◆ About this task
For the word "Heart", tally the lines of the data that contain it and give the tally alone.

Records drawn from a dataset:
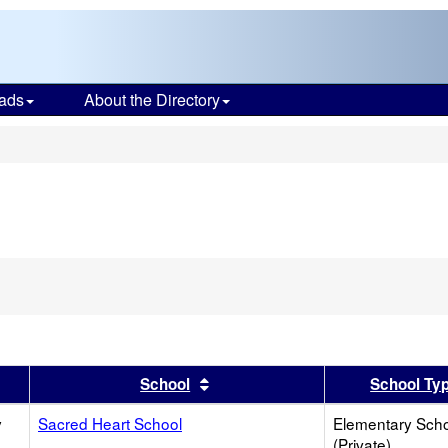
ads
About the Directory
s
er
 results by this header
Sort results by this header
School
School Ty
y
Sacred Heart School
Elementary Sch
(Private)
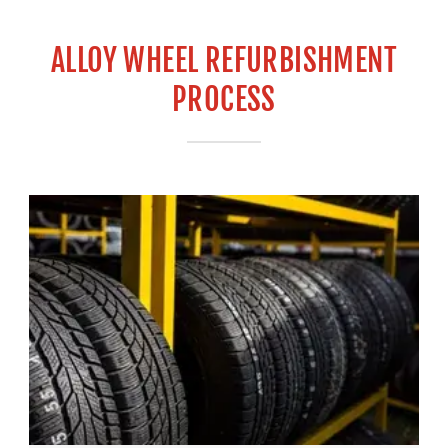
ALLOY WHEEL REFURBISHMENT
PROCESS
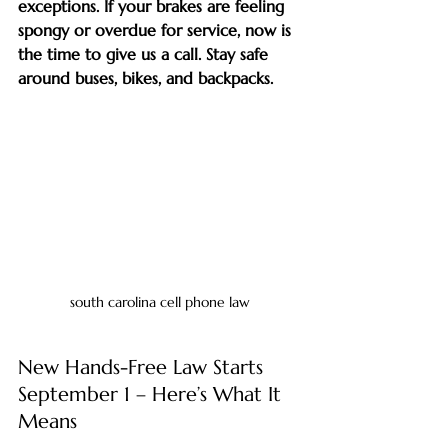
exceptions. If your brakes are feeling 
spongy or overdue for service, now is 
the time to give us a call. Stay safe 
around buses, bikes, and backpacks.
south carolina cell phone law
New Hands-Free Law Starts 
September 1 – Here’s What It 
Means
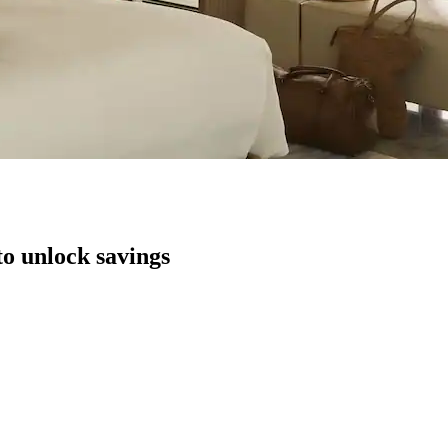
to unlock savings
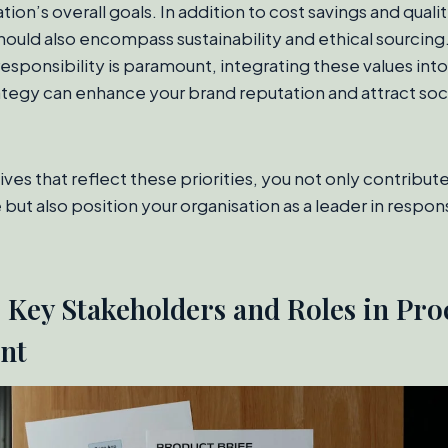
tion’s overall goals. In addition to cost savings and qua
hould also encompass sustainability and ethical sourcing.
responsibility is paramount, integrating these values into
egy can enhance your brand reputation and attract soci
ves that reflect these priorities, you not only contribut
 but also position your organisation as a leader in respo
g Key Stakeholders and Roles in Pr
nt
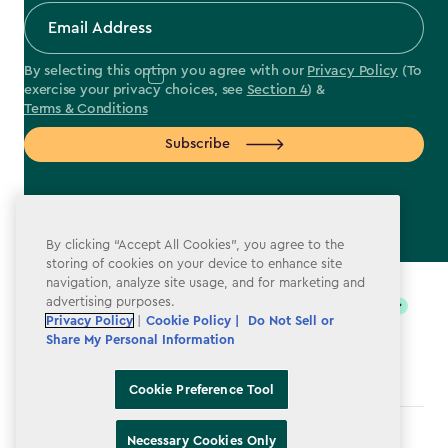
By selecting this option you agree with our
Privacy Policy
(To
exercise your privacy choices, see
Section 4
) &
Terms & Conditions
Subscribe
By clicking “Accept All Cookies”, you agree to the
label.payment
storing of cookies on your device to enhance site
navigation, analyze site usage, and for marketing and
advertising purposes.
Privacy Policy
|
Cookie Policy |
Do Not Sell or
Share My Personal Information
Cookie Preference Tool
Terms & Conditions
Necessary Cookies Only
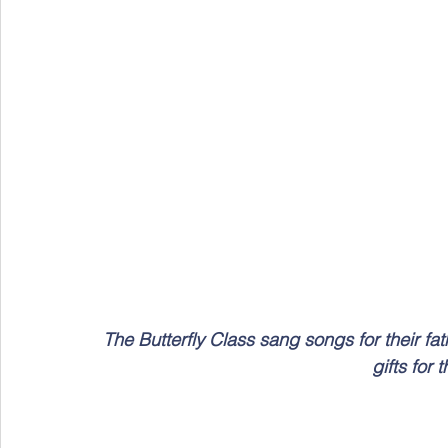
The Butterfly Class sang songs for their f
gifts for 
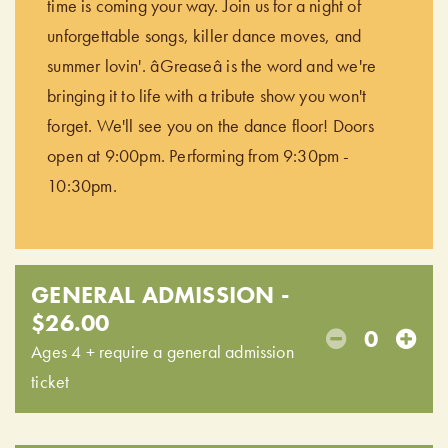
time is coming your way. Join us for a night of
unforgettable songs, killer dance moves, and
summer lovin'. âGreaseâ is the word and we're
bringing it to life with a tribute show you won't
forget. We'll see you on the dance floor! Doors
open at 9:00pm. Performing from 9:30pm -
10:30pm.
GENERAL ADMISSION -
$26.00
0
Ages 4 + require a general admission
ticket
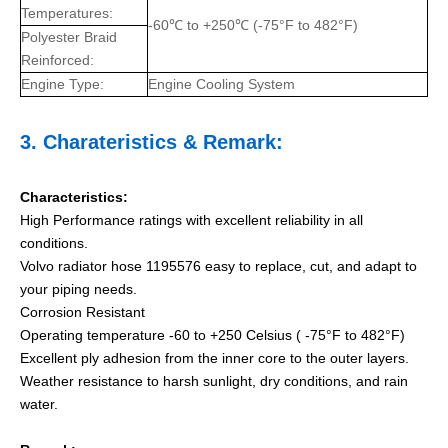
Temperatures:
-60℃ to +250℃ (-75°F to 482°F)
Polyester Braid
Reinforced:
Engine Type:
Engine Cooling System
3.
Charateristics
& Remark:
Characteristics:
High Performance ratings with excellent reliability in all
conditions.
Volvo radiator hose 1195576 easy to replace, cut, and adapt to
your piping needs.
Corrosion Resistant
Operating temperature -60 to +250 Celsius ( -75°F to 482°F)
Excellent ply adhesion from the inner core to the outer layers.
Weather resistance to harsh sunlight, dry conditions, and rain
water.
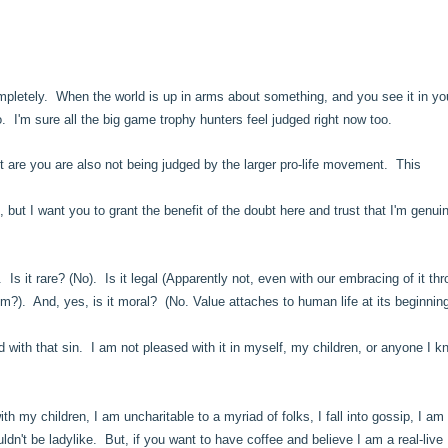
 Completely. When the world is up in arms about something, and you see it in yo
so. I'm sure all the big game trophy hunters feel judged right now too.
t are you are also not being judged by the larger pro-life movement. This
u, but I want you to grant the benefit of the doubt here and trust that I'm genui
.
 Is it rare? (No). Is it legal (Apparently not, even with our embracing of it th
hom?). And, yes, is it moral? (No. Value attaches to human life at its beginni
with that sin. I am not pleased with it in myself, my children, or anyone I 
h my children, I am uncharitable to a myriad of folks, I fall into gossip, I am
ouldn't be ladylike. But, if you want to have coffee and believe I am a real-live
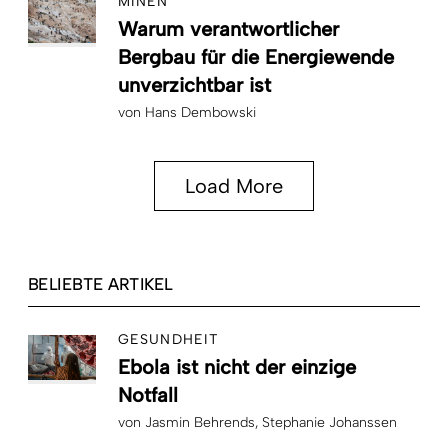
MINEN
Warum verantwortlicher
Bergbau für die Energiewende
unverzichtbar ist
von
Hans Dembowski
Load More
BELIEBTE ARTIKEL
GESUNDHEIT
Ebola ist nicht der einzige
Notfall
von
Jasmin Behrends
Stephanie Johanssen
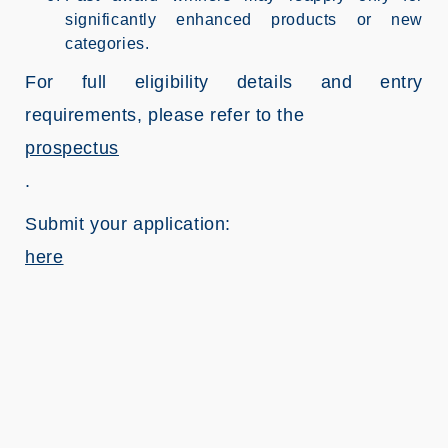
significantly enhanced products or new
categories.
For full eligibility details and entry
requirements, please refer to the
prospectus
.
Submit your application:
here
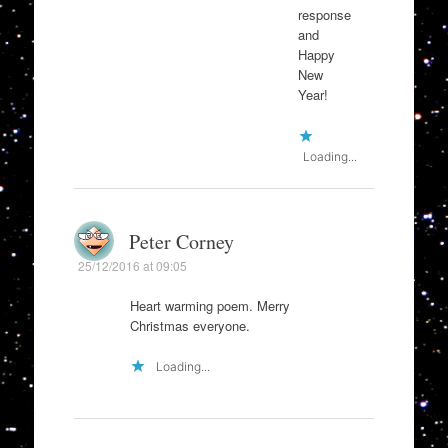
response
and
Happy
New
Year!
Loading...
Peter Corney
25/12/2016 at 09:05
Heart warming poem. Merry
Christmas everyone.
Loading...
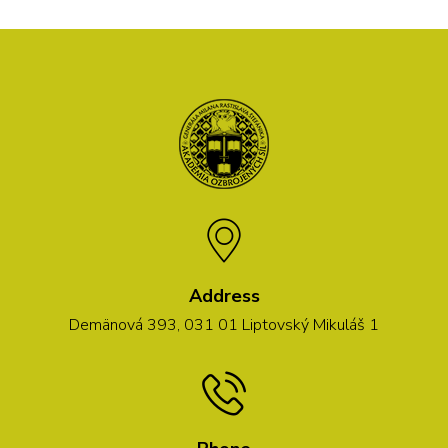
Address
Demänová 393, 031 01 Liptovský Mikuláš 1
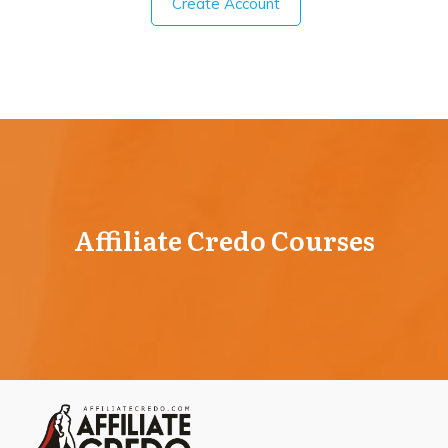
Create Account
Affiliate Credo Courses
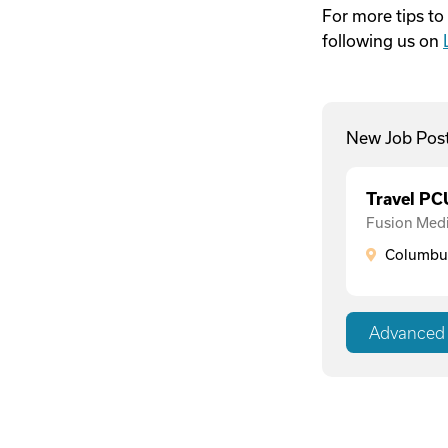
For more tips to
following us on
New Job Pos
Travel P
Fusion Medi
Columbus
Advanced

◆ Task output
2